IBM today launched the latest version of its Tivoli Identity Manager integrating the various acquisitions it made in recent years around identity and access management and streamlining a popular lightweight version of its identity management software.
Tivoli Identity Manager Version 5.0 melds features from IBM's lighter Identity Manger Express version, which was popular with customers. The features simplify set-up and deployment of the software, a concern of previous versions often highlighted by industry analysts and experts. IBM has migrated instructional wizards and templates from the express version that it says should also reduce the learning curve of new users.
"We're taking the best features of Express and making them available on top of Tivoli Identity Manager," said Joe Anthony, program director for identity management for IBM's Tivoli division. "As the market is maturing in this area, it's important to continue to drive down the amount of IT knowledge needed to deploy the products and make it even easier for end users."
Like identity management software sold by Oracle, CA and Sun Microsystems, IBM's software automates identity and access management processes, by allowing managers to set up new accounts and passwords for employees and customers. The software also includes tools for user provisioning and monitors access rights to identify unauthorized and malicious changes or duplicate and outdated entries. It also includes attestation features, forcing managers to review and sign-off on employee access to system files and applications.
IBM often couples identity management deployments in conjunction with deployments of its WebSphere application server, said Mark Diodati an analyst with Midvale, Utah-based Burton Group. IBM's strategy is to try to come in with a unified solution of all their products to solve a specific problem, he said in a recent interview with SearchSecurity.com.
Diodati said IBM still lacks a virtual directory and an enterprise single sign-on solution. A virtual directory takes employee and policy data, often stored in multiple directories and accessible by a Web service and simplifies the communication between applications by making it appear to be a plain LDAP server. It often results in security efficiencies, Diodati said. For that, customers typically turn to Novato, Calif.-based Radiant Logic Inc. or Chicago-based Symlabs Inc., which sells virtual directory servers.Oracle and SAP have virtual directory products, in addition to Symlabs and Radiant Logic.
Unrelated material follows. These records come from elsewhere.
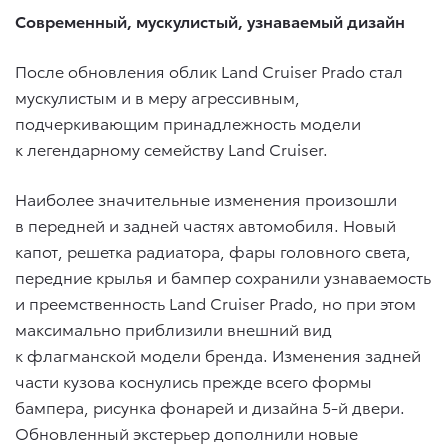
Современный, мускулистый, узнаваемый дизайн
После обновления облик Land Cruiser Prado стал
мускулистым и в меру агрессивным,
подчеркивающим принадлежность модели
к легендарному семейству Land Cruiser.
Наиболее значительные изменения произошли
в передней и задней частях автомобиля. Новый
капот, решетка радиатора, фары головного света,
передние крылья и бампер сохранили узнаваемость
и преемственность Land Cruiser Prado, но при этом
максимально приблизили внешний вид
к флагманской модели бренда. Изменения задней
части кузова коснулись прежде всего формы
бампера, рисунка фонарей и дизайна 5-й двери.
Обновленный экстерьер дополнили новые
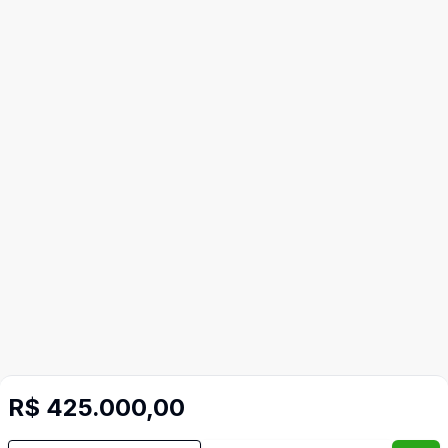
R$ 425.000,00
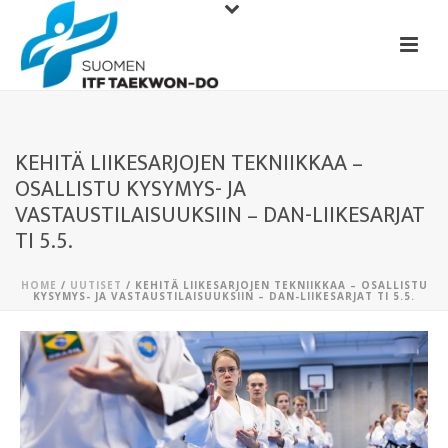
KEHITÄ LIIKESARJOJEN TEKNIIKKAA –
OSALLISTU KYSYMYS- JA
VASTAUSTILAISUUKSIIN – DAN-LIIKESARJAT
TI 5.5.
HOME
/
UUTISET
/ KEHITÄ LIIKESARJOJEN TEKNIIKKAA – OSALLISTU
KYSYMYS- JA VASTAUSTILAISUUKSIIN – DAN-LIIKESARJAT TI 5.5.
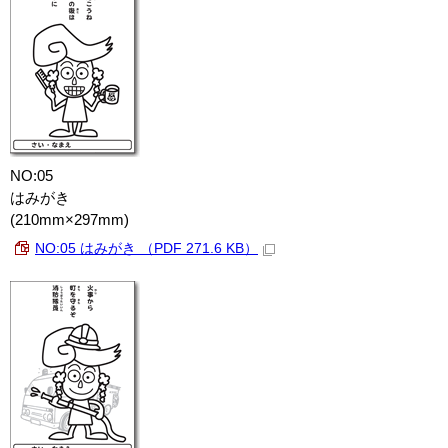
NO:05
はみがき
(210mm×297mm)
NO:05 はみがき （PDF 271.6 KB）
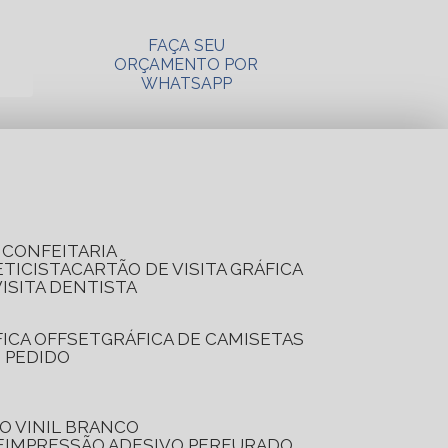
FAÇA SEU
ORÇAMENTO POR
WHATSAPP
A CONFEITARIA
ETICISTA
CARTÃO DE VISITA GRÁFICA
VISITA DENTISTA
FICA OFFSET
GRÁFICA DE CAMISETAS
E PEDIDO
O VINIL BRANCO
E
IMPRESSÃO ADESIVO PERFURADO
IBM, Sun and Oracle have a relationship with PassLogix and resell the Passlogix enterprise SSO product.
Companies don't typically purchase an entire identity management suite to solve multiple solutions, Diodati said. Typically they'll have some need, such as user provisioning, enterprise single sign on or Web access management and then they evaluate the best product in the marketplace for that specific need. After a particular product is selected, companies sometimes take a look at an entire suite.
"We've spent a lot of time making it easier for end users while at the same time driving the ability to scale the infrastructure," IBM's Anthony said. "We have customers that have over a million users using the product so it's very important that the product can scale."